- _Aim of the task_: Where a line of the following data contains the string "القنيطرة", include it in the tally. Report the total alone.
___ Input data
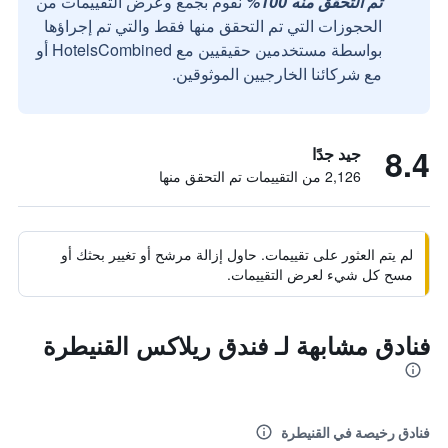
تم التحقق منه 100%
نقوم بجمع وعرض التقييمات من
الحجوزات التي تم التحقق منها فقط والتي تم إجراؤها
بواسطة مستخدمين حقيقيين مع HotelsCombined أو
مع شركائنا الخارجيين الموثوقين.
8.4
جيد جدًا
2,126 من التقييمات تم التحقق منها
لم يتم العثور على تقييمات. حاول إزالة مرشح أو تغيير بحثك أو
مسح كل شيء لعرض التقييمات.
فنادق مشابهة لـ فندق ريلاكس القنيطرة
فنادق رخيصة في القنيطرة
______
- _Task output_: 2